I do not think it is necessary to understand the point of Mr Gadfly’s book to enjoy it. I would go further, and say it is not necessary to understand the point of any book to enjoy it. What, after all, is the point of Rolf Gutentag’s cat’s book? Does it give us new insights into feline life? It does not. Does it, more importantly, tell us of a cat’s approach to the game of ping pong? It does not. Indeed, save for one passage in which the cat-narrator chases a ping pong ball around a confined space, in a state of frenzy, there is no mention of ping pong at all. This absence, or lacuna, makes it a highly unusual book, at least in my experience. And that, perhaps, is the point.
And as much as I enjoyed the cat’s book, so I enjoyed Slobodan Gadfly’s. The opening chapter, in which he paints a vivid picture of a universe in which ping pong does not exist, and never has existed, is a tour de force. It is a world very much like our own, in almost every particular. It even has a few people in it like myself, with ping pong ball-size heads, though of course we are not described as such, for in this alternative universe without ping pong, there are of necessity no ping pong balls. Gadfly has to invent them, just as he has to invent the bat and the net and the rules and the scoring system. And invent them he does, each in turn.
He does not spare us the details of his mental agony. There are false starts, wrong turnings, red herrings, and mind-bogglingly stupid decisions. In chapter four, for example, Gadfly recounts his struggle to imagine a ping pong ball. As yet, he has no concept of either the bat or the net or the rules or the scoring system. He has not even arrived at the idea that the game might be an indoor one played on a tabletop. Indeed, he has not even thought of the game. At this stage, his only concern is the ball – in his parallel universe, a wholly new type of ball which he challenges himself to bring into existence. Laughably, the first ping pong ball he conceives is the size and shape and texture of a medicine ball. It is not absolutely identical to a medicine ball, of course, for they already exist in his ping pong-less world.

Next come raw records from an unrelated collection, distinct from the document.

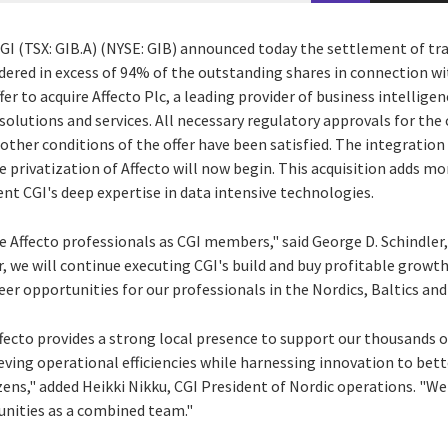
CGI (TSX: GIB.A) (NYSE: GIB) announced today the settlement of t
ered in excess of 94% of the outstanding shares in connection wit
er to acquire Affecto Plc, a leading provider of business intellige
utions and services. All necessary regulatory approvals for the 
other conditions of the offer have been satisfied. The integratio
 privatization of Affecto will now begin. This acquisition adds mo
t CGI's deep expertise in data intensive technologies.
 Affecto professionals as CGI members," said
George D. Schindler
r, we will continue executing CGI's build and buy profitable growt
eer opportunities for our professionals in the Nordics, Baltics and
fecto provides a strong local presence to support our thousands 
ving operational efficiencies while harnessing innovation to bette
zens," added Heikki Nikku, CGI President of Nordic operations. "We
unities as a combined team."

While I was reading this chapter, with its tragic undertone, I could not help but become engulfed by my own imaginings. I wondered what my life would be like if, instead of having a ping pong ball head, I had a medicine ball head? It was easy enough to posit a slightly different maternity ward mishap that could have had such an outcome for my head. But I found it far more difficult to picture how different things would have been for me. Would I still go about with a ping pong bat in my pocket, ready to strike the impolite? And if I did not, how would I deal with such people? Trying to fathom the answers to these questions made me all the more admiring of Slobodan Gadfly’s great act of imagination, in inventing, from nothing, the game of ping pong.
Hooting Yard Rating : Seventeen stars.
You may also enjoy : Ping Pong For Cats by Rolf Gutentag, The Fantastic Architecture Of The Burning Cities by Seebohm “Not Susan” Sontag, Ipsy Dipsy Doo Dah by Jeanette Winterson & Will Self.